The ZeroBackpressureSemaphore class implements a semaphore for Node.js projects, allowing users to limit the number of concurrently executing jobs.
This implementation does not queue pending jobs, thereby eliminating backpressure. As a result, users have better control over memory footprint, which enhances performance by reducing garbage-collector overhead.

The design addresses the two primary semaphore use cases in Node.js:

  • Multiple Jobs Execution: This use case involves a single caller dispatching multiple jobs, often serving as the sole owner of the semaphore instance.
  • Single Job Execution: In scenarios where multiple callers, such as route handlers, concurrently access the same semaphore instance. Each caller initiates a single job and relies on its outcome to proceed.

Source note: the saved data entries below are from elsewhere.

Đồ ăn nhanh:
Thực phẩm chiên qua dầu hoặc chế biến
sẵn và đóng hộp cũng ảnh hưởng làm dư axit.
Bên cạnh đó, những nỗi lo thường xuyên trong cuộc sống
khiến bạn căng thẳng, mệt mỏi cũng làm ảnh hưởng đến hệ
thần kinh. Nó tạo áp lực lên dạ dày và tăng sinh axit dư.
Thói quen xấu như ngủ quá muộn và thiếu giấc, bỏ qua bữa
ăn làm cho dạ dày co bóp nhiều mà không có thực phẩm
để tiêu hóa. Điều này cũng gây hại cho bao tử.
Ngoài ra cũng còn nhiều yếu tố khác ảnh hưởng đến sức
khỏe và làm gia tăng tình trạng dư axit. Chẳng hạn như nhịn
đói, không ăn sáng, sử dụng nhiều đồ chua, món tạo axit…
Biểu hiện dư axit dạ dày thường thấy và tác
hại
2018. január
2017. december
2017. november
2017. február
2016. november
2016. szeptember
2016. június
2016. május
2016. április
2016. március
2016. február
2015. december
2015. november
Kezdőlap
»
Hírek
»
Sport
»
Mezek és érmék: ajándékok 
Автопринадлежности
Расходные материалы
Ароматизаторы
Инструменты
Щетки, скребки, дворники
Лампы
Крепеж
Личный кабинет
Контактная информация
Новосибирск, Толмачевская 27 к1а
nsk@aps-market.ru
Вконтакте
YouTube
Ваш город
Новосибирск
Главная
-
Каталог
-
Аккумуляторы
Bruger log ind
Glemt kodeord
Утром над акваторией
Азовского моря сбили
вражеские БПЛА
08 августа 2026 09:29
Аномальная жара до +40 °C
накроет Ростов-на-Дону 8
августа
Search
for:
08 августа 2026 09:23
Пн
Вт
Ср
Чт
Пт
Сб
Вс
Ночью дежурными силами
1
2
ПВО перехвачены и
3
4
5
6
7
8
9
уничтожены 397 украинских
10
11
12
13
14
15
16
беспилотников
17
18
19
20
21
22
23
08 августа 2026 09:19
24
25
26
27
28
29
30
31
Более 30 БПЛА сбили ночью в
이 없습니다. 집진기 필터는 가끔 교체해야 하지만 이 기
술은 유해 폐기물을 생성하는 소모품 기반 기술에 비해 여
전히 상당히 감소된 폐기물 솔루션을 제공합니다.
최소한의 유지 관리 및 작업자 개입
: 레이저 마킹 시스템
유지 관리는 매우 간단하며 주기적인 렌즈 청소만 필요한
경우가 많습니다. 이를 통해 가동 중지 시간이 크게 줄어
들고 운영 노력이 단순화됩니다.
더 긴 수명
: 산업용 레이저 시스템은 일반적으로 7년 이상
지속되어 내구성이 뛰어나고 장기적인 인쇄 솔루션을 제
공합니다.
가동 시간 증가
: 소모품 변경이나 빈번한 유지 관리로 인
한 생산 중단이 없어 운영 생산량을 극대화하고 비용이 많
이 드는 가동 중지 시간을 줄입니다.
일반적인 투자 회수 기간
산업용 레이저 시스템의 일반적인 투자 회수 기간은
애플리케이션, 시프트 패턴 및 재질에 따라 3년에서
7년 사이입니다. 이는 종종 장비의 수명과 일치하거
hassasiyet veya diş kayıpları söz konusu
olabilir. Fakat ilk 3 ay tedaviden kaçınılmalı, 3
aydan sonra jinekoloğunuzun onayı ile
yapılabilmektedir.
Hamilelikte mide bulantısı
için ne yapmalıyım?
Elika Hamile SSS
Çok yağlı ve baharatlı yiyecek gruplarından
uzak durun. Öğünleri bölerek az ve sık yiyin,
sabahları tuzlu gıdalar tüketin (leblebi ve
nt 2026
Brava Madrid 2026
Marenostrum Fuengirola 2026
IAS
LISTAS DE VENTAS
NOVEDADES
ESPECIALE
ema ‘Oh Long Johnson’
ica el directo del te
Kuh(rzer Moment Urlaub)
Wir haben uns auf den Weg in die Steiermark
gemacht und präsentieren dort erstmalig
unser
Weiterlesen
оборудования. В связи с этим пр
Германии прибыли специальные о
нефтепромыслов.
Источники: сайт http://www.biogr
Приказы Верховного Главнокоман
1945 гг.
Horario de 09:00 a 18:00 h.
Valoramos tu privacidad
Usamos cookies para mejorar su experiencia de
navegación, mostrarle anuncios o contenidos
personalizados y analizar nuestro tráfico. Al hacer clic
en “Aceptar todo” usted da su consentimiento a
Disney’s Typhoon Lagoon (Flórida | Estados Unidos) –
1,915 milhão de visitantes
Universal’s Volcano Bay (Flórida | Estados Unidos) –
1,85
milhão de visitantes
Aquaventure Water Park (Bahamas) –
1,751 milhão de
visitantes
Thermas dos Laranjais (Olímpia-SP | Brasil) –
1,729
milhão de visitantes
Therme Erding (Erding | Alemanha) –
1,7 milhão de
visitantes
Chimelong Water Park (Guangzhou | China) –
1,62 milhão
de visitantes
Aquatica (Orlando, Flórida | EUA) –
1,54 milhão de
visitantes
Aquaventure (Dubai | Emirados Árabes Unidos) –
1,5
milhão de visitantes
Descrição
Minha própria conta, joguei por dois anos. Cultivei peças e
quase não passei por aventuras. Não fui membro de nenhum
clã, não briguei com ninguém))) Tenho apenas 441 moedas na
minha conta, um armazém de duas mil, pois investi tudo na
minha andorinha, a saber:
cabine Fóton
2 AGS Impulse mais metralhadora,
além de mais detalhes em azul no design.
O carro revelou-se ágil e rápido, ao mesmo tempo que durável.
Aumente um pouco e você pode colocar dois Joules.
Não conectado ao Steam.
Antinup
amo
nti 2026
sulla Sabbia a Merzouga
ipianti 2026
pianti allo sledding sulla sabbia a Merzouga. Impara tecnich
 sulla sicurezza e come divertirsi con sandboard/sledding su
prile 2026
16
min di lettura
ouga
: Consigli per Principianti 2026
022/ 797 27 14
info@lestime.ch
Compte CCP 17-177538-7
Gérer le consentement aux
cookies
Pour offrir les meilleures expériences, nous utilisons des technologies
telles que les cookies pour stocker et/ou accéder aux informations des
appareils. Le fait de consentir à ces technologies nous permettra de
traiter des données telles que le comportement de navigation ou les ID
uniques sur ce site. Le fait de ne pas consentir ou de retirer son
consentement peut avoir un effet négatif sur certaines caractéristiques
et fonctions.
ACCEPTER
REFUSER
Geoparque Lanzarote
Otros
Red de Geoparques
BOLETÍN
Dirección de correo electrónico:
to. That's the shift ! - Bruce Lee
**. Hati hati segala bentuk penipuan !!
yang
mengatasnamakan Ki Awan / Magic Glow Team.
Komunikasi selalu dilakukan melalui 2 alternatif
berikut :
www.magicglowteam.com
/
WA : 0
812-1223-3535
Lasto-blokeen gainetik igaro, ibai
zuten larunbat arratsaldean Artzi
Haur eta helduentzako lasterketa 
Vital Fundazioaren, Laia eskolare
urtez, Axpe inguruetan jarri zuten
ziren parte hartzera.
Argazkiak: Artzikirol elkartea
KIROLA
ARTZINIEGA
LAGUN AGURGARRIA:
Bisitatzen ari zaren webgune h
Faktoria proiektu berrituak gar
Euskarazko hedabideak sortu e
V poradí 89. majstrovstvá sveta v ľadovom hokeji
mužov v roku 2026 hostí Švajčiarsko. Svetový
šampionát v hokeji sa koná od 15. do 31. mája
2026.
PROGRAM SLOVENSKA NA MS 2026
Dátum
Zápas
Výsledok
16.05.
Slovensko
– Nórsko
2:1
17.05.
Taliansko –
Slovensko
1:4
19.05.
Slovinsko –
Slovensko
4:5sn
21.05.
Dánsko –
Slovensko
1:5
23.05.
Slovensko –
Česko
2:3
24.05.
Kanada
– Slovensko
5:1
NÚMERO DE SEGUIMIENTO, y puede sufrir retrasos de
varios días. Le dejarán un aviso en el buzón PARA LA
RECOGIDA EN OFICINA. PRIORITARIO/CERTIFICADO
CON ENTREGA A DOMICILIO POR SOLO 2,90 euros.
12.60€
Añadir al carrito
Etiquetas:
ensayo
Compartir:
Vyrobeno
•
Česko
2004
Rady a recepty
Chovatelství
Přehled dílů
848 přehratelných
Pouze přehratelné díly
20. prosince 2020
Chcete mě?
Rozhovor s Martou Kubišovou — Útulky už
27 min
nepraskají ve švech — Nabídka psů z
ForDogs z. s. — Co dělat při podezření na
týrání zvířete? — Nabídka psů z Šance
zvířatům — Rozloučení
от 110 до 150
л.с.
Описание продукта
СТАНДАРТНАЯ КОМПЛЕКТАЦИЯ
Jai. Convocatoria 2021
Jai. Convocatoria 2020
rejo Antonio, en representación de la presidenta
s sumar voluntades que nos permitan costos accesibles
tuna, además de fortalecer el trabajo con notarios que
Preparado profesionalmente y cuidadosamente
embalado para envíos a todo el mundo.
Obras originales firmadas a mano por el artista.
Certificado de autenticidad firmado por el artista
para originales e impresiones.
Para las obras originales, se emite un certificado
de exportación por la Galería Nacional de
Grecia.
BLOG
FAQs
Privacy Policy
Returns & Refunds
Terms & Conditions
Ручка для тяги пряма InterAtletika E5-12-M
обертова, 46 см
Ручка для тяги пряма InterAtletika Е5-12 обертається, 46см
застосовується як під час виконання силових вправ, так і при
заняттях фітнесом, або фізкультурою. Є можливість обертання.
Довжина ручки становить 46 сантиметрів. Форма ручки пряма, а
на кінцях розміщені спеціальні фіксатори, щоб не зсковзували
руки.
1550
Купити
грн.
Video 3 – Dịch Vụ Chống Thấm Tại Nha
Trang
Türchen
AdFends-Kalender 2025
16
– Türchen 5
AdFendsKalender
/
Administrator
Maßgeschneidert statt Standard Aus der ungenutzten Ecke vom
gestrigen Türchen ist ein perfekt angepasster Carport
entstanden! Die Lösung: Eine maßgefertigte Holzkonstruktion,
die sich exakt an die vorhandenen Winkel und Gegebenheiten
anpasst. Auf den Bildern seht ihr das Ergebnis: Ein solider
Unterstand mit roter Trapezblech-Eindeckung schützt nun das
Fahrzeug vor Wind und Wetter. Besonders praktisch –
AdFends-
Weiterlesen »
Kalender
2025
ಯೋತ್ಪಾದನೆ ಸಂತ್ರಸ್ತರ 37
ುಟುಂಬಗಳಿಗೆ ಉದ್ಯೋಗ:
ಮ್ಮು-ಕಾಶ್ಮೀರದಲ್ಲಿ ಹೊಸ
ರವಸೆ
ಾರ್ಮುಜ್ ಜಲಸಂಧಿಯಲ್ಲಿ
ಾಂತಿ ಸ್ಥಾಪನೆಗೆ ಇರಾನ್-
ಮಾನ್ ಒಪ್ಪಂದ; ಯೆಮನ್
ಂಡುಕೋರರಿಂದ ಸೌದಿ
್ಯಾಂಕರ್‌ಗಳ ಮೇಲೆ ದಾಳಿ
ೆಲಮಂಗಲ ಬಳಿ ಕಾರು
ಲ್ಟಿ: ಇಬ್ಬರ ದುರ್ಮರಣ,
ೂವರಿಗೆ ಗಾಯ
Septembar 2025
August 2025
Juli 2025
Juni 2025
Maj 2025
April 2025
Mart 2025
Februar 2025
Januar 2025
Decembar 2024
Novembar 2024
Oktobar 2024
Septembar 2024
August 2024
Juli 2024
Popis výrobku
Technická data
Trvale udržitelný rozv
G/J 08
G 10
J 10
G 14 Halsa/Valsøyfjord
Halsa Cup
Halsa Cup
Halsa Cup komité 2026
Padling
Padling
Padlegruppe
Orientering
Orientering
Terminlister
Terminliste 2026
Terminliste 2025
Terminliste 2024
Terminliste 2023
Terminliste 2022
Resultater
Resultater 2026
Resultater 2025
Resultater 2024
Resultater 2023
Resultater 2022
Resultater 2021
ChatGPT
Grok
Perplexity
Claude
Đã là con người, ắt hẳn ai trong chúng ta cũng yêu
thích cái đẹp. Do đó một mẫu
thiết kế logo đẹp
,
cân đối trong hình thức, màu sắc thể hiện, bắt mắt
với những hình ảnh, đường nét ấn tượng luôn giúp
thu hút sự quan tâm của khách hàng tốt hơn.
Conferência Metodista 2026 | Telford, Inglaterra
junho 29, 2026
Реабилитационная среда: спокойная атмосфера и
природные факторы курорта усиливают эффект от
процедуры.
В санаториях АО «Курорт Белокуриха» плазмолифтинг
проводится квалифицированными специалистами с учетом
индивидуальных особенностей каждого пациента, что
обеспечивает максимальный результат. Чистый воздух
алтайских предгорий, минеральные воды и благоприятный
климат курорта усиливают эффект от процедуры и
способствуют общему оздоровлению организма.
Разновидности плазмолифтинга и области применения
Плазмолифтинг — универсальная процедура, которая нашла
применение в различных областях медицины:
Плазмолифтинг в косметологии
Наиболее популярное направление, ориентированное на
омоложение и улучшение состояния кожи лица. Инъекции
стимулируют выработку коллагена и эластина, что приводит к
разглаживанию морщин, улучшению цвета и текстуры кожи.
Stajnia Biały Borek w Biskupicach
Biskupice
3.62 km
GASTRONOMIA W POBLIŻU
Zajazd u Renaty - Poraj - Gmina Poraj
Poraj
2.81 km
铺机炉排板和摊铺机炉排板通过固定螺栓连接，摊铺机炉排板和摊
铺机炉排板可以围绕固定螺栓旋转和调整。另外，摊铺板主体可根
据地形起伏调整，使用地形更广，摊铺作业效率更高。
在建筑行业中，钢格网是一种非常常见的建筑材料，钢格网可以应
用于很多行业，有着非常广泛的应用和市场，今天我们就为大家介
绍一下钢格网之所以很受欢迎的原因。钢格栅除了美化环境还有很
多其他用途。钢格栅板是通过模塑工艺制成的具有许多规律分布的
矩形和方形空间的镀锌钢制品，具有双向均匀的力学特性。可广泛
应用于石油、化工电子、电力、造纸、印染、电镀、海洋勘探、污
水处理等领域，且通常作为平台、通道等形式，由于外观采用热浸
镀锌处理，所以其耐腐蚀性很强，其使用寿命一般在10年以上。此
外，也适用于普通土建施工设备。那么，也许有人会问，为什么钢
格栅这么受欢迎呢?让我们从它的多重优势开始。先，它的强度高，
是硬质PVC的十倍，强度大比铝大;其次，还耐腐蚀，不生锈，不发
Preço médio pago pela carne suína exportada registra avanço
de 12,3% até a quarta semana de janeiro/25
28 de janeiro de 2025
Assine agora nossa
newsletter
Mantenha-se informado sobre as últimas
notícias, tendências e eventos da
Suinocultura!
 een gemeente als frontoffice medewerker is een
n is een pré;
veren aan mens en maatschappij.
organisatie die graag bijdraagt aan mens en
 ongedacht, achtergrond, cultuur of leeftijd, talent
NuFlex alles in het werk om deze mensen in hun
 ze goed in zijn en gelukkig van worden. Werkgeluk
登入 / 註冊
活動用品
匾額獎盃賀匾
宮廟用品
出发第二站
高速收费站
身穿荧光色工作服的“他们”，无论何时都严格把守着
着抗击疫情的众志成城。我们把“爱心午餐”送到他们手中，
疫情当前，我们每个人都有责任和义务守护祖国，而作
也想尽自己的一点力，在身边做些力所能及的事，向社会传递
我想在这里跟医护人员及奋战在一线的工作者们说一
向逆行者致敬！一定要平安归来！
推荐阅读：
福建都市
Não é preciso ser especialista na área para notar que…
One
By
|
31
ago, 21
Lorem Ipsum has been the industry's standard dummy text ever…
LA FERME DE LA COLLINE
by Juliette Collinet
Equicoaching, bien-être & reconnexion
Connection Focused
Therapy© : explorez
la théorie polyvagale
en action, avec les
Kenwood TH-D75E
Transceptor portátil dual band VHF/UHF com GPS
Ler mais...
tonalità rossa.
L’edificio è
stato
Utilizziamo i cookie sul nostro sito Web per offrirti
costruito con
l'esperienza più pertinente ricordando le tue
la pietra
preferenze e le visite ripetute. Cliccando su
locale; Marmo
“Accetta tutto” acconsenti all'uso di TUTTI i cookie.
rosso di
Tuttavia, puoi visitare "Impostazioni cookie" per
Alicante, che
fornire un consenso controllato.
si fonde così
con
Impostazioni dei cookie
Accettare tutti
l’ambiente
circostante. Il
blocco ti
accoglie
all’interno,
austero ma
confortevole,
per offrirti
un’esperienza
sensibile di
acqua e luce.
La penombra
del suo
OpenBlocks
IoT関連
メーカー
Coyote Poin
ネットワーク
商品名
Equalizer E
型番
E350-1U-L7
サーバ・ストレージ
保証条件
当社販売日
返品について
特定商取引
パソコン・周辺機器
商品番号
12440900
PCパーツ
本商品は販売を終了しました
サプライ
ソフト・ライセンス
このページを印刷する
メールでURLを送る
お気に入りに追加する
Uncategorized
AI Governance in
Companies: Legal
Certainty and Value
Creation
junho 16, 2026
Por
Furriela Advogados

Each use case necessitates distinct handling capabilities, which will be discussed separately with accompanying examples.

Modern API Design

Traditional semaphore APIs require explicit acquire and release steps, adding overhead and responsibility for the user. Additionally, they introduce the risk of deadlocking the application if one forgets to release, for example, due to a thrown exception.

In contrast, ZeroBackpressureSemaphore manages job execution, abstracting away these details and reducing user responsibility. The acquire and release steps are handled implicitly by the execution methods, similarly to the RAII idiom in C++.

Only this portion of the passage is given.